[Saved data entries]
- - -
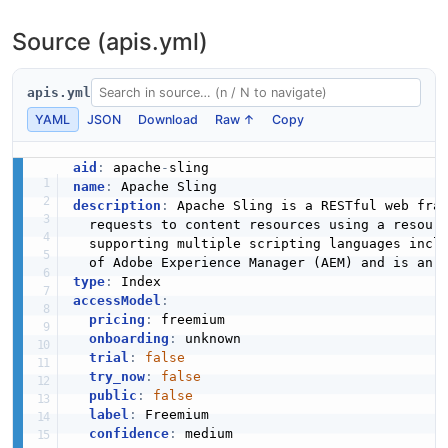
Source (apis.yml)
apis.yml
YAML
JSON
Download
Raw ↑
Copy
aid
:
 apache
-
name
:
description
:
 Apache Sling is a RESTful web fram
  requests to content resources using a resour
  supporting multiple scripting languages incl
type
:
accessModel
:
pricing
:
 freemium

onboarding
:
 unknown

trial
:
false
try_now
:
false
public
:
false
label
:
 Freemium

confidence
:
 medium
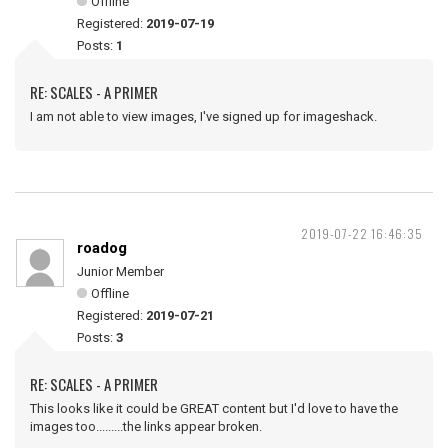
Offline
Registered:
2019-07-19
Posts:
1
RE: SCALES - A PRIMER
I am not able to view images, I've signed up for imageshack.
2019-07-22 16:46:35
roadog
Junior Member
Offline
Registered:
2019-07-21
Posts:
3
RE: SCALES - A PRIMER
This looks like it could be GREAT content but I'd love to have the
images too.........the links appear broken.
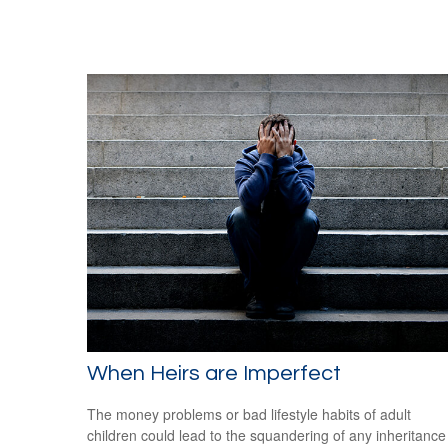
When Heirs are Imperfect
The money problems or bad lifestyle habits of adult
children could lead to the squandering of any inheritance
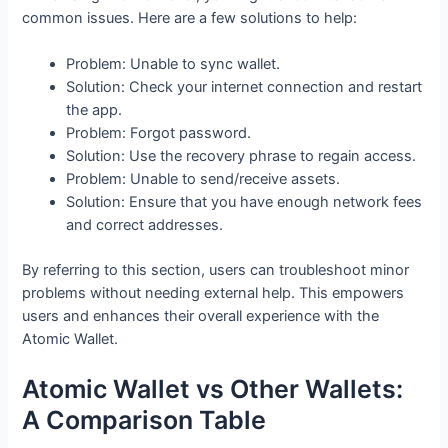
common issues. Here are a few solutions to help:
Problem: Unable to sync wallet.
Solution: Check your internet connection and restart
the app.
Problem: Forgot password.
Solution: Use the recovery phrase to regain access.
Problem: Unable to send/receive assets.
Solution: Ensure that you have enough network fees
and correct addresses.
By referring to this section, users can troubleshoot minor
problems without needing external help. This empowers
users and enhances their overall experience with the
Atomic Wallet.
Atomic Wallet vs Other Wallets:
A Comparison Table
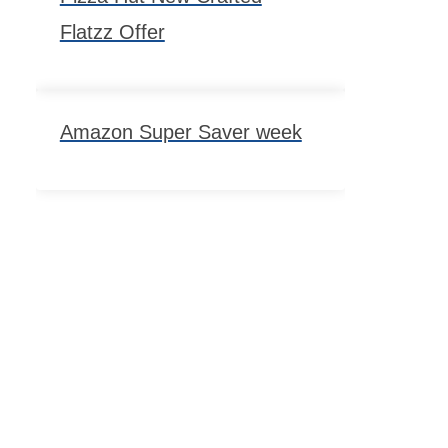
Flatzz Offer
Amazon Super Saver week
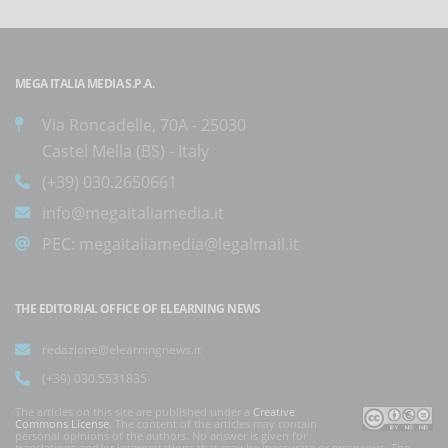
MEGA ITALIA MEDIA S.P.A.
Via Roncadelle, 70A - 25030
Castel Mella (BS) - Italy
(+39) 030.2650661
info@megaitaliamedia.it
PEC:
megaitaliamedia@legalmail.it
THE EDITORIAL OFFICE OF ELEARNING NEWS
redazione@elearningnews.it
(+39) 030.5531835
The articles on this site are published under a
Creative
Commons License
. The content of the articles may contain
personal opinions of the authors. No answer is given for
translations and/or interpretations that may be inaccurate or erroneous. The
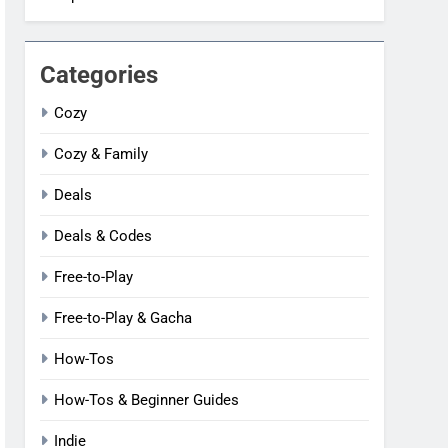
Categories
Cozy
Cozy & Family
Deals
Deals & Codes
Free-to-Play
Free-to-Play & Gacha
How-Tos
How-Tos & Beginner Guides
Indie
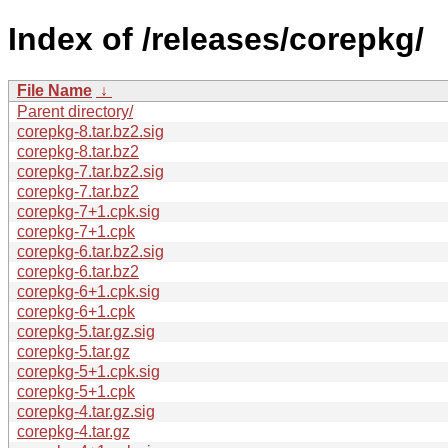
Index of /releases/corepkg/
File Name
↓
Parent directory/
corepkg-8.tar.bz2.sig
corepkg-8.tar.bz2
corepkg-7.tar.bz2.sig
corepkg-7.tar.bz2
corepkg-7+1.cpk.sig
corepkg-7+1.cpk
corepkg-6.tar.bz2.sig
corepkg-6.tar.bz2
corepkg-6+1.cpk.sig
corepkg-6+1.cpk
corepkg-5.tar.gz.sig
corepkg-5.tar.gz
corepkg-5+1.cpk.sig
corepkg-5+1.cpk
corepkg-4.tar.gz.sig
corepkg-4.tar.gz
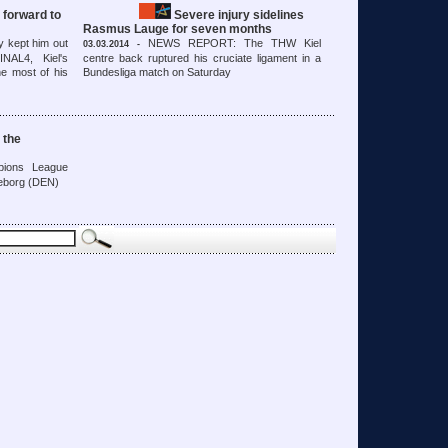
 forward to
Severe injury sidelines
Rasmus Lauge for seven months
y kept him out
NEWS REPORT: The THW Kiel
03.03.2014 -
NAL4, Kiel's
centre back ruptured his cruciate ligament in a
e most of his
Bundesliga match on Saturday
 the
ions League
keborg (DEN)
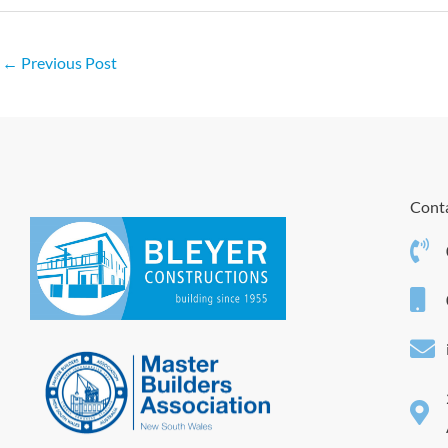
←
Previous Post
Conta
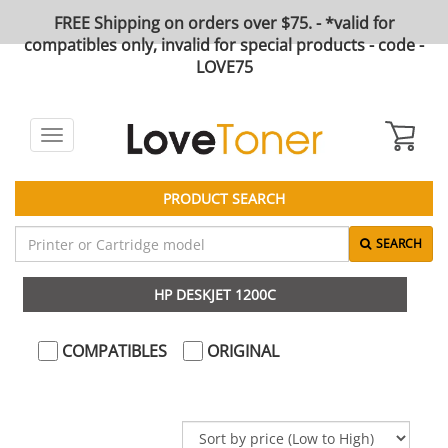
FREE Shipping on orders over $75. - *valid for
compatibles only, invalid for special products - code -
LOVE75
Toggle
navigation
PRODUCT SEARCH
SEARCH
HP DESKJET 1200C
COMPATIBLES
ORIGINAL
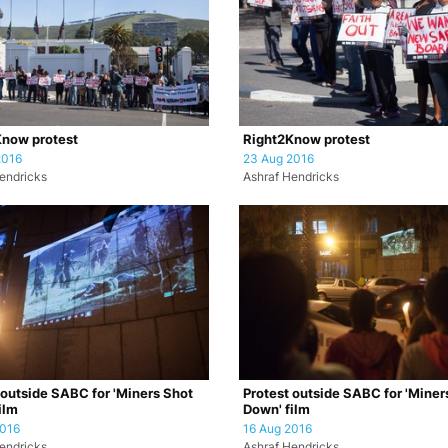
now protest
Right2Know protest
2016
23 Aug 2016
endricks
Ashraf Hendricks
 outside SABC for 'Miners Shot
Protest outside SABC for 'Miner
ilm
Down' film
2016
16 Aug 2016
endricks
Ashraf Hendricks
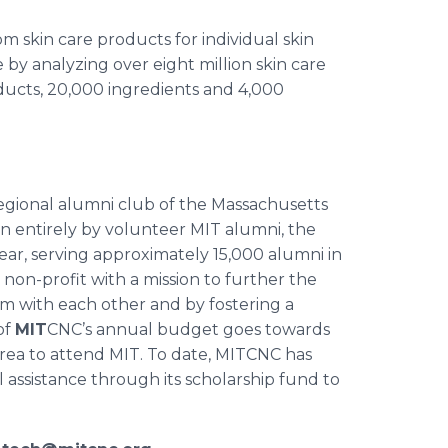
 skin care products for individual skin
by analyzing over eight million skin care
ducts, 20,000 ingredients and 4,000
regional alumni club of the Massachusetts
un entirely by volunteer MIT alumni, the
ar, serving approximately 15,000 alumni in
 non-profit with a mission to further the
m with each other and by fostering a
of
MIT
CNC’s annual budget goes towards
rea to attend MIT. To date, MITCNC has
 assistance through its scholarship fund to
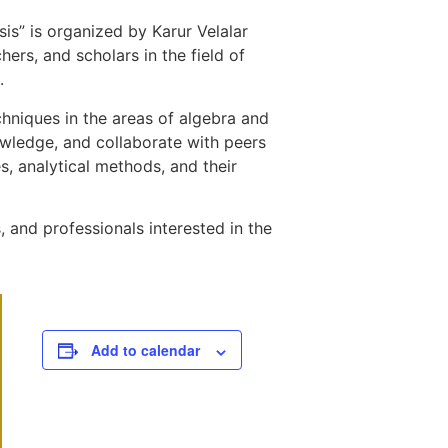
s” is organized by Karur Velalar
ers, and scholars in the field of
.
hniques in the areas of algebra and
nowledge, and collaborate with peers
s, analytical methods, and their
 and professionals interested in the
Add to calendar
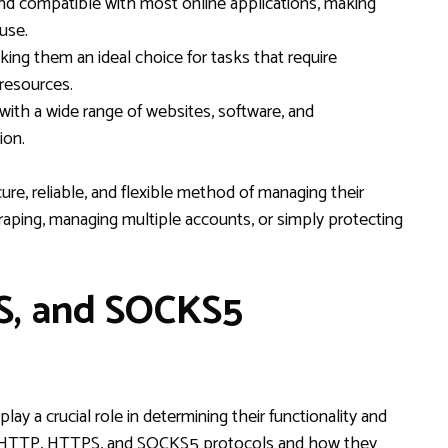
 and compatible with most online applications, making
use.
king them an ideal choice for tasks that require
 resources.
with a wide range of websites, software, and
ion.
ure, reliable, and flexible method of managing their
craping, managing multiple accounts, or simply protecting
S, and SOCKS5
y a crucial role in determining their functionality and
een HTTP, HTTPS, and SOCKS5 protocols and how they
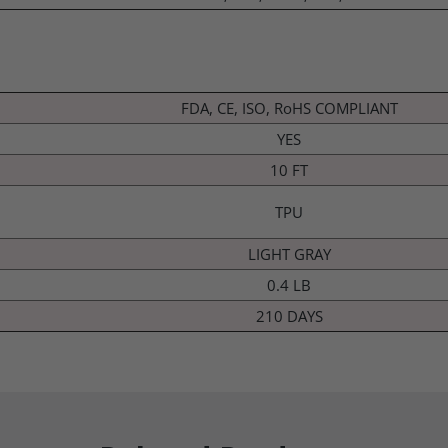
FDA, CE, ISO, RoHS COMPLIANT
YES
10 FT
TPU
LIGHT GRAY
0.4 LB
210 DAYS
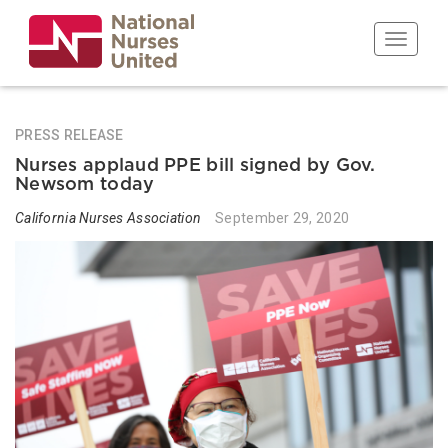
Skip
to
Toggle n
main
content
PRESS RELEASE
Nurses applaud PPE bill signed by Gov.
Newsom today
California Nurses Association
September 29, 2020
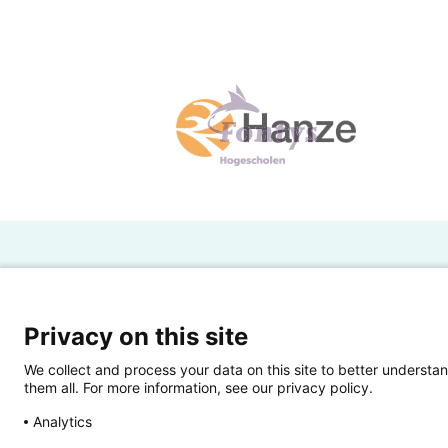
H
Powered by SURF
Ov
Privacy on this site
Ei
We collect and process your data on this site to better understan
them all. For more information, see our privacy policy.
Ui
Analytics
- - -
▶ **Exercise instructions**:
Please repeat the records above exactly, omitting any pictures they contain.

▶ **Reply to the exercise**:
Source (apis.yml)
apis.yml
YAML
JSON
Download
Raw ↑
Copy
aid
:
 apache
-
name
:
description
:
 Apache Sling is a RESTful web fram
  requests to content resources using a resour
  supporting multiple scripting languages incl
type
:
accessModel
:
pricing
:
 freemium

onboarding
:
 unknown

trial
:
false
try_now
:
false
public
:
false
label
:
 Freemium

confidence
:
 medium
Offline
Registered:
2019-07-19
Posts:
1
RE: SCALES - A PRIMER
I am not able to view images, I've signed up for imageshack.
2019-07-22 16:46:35
roadog
Junior Member
Offline
Registered:
2019-07-21
Posts:
3
RE: SCALES - A PRIMER
This looks like it could be GREAT content but I'd love to have the
images too.........the links appear broken.
When Heirs are Imperfect
The money problems or bad lifestyle habits of adult
children could lead to the squandering of any inheritance
common issues. Here are a few solutions to help:
Problem: Unable to sync wallet.
Solution: Check your internet connection and restart
the app.
Problem: Forgot password.
Solution: Use the recovery phrase to regain access.
Problem: Unable to send/receive assets.
Solution: Ensure that you have enough network fees
and correct addresses.
By referring to this section, users can troubleshoot minor
problems without needing external help. This empowers
users and enhances their overall experience with the
Atomic Wallet.
Atomic Wallet vs Other Wallets:
A Comparison Table
Flatzz Offer
Amazon Super Saver week
MEGA ITALIA MEDIA S.P.A.
Via Roncadelle, 70A - 25030
Castel Mella (BS) - Italy
(+39) 030.2650661
info@megaitaliamedia.it
PEC:
megaitaliamedia@legalmail.it
THE EDITORIAL OFFICE OF ELEARNING NEWS
redazione@elearningnews.it
(+39) 030.5531835
The articles on this site are published under a
Creative
Commons License
. The content of the articles may contain
personal opinions of the authors. No answer is given for
translations and/or interpretations that may be inaccurate or erroneous. The
Categories
Cozy
Cozy & Family
Deals
Deals & Codes
Free-to-Play
Free-to-Play & Gacha
How-Tos
How-Tos & Beginner Guides
Indie
Index of /releases/corepkg/
File Name
↓
Parent directory/
corepkg-8.tar.bz2.sig
corepkg-8.tar.bz2
corepkg-7.tar.bz2.sig
corepkg-7.tar.bz2
corepkg-7+1.cpk.sig
corepkg-7+1.cpk
corepkg-6.tar.bz2.sig
corepkg-6.tar.bz2
corepkg-6+1.cpk.sig
corepkg-6+1.cpk
corepkg-5.tar.gz.sig
corepkg-5.tar.gz
corepkg-5+1.cpk.sig
corepkg-5+1.cpk
corepkg-4.tar.gz.sig
corepkg-4.tar.gz
 forward to
Severe injury sidelines
Rasmus Lauge for seven months
y kept him out
NEWS REPORT: The THW Kiel
03.03.2014 -
NAL4, Kiel's
centre back ruptured his cruciate ligament in a
e most of his
Bundesliga match on Saturday
 the
ions League
keborg (DEN)
←
Previous Post
Conta
FREE Shipping on orders over $75. - *valid for
compatibles only, invalid for special products - code -
LOVE75
Toggle
navigation
PRODUCT SEARCH
SEARCH
HP DESKJET 1200C
COMPATIBLES
ORIGINAL
now protest
Right2Know protest
2016
23 Aug 2016
endricks
Ashraf Hendricks
 outside SABC for 'Miners Shot
Protest outside SABC for 'Miner
ilm
Down' film
2016
16 Aug 2016
endricks
Ashraf Hendricks
 skin care products for individual skin
by analyzing over eight million skin care
ducts, 20,000 ingredients and 4,000
regional alumni club of the Massachusetts
un entirely by volunteer MIT alumni, the
ar, serving approximately 15,000 alumni in
 non-profit with a mission to further the
m with each other and by fostering a
of
MIT
CNC’s annual budget goes towards
rea to attend MIT. To date, MITCNC has
 assistance through its scholarship fund to
s” is organized by Karur Velalar
ers, and scholars in the field of
.
hniques in the areas of algebra and
nowledge, and collaborate with peers
s, analytical methods, and their
 and professionals interested in the
Add to calendar
 and compatible with most online applications, making
use.
king them an ideal choice for tasks that require
 resources.
with a wide range of websites, software, and
ion.
ure, reliable, and flexible method of managing their
craping, managing multiple accounts, or simply protecting
S, and SOCKS5
y a crucial role in determining their functionality and
een HTTP, HTTPS, and SOCKS5 protocols and how they
FDA, CE, ISO, RoHS COMPLIANT
YES
10 FT
TPU
LIGHT GRAY
0.4 LB
210 DAYS
Skip
to
Toggle n
main
content
PRESS RELEASE
Nurses applaud PPE bill signed by Gov.
Newsom today
California Nurses Association
September 29, 2020
H
Powered by SURF
Ov
Privacy on this site
Ei
We collect and process your data on this site to better understan
them all. For more information, see our privacy policy.
Ui
Analytics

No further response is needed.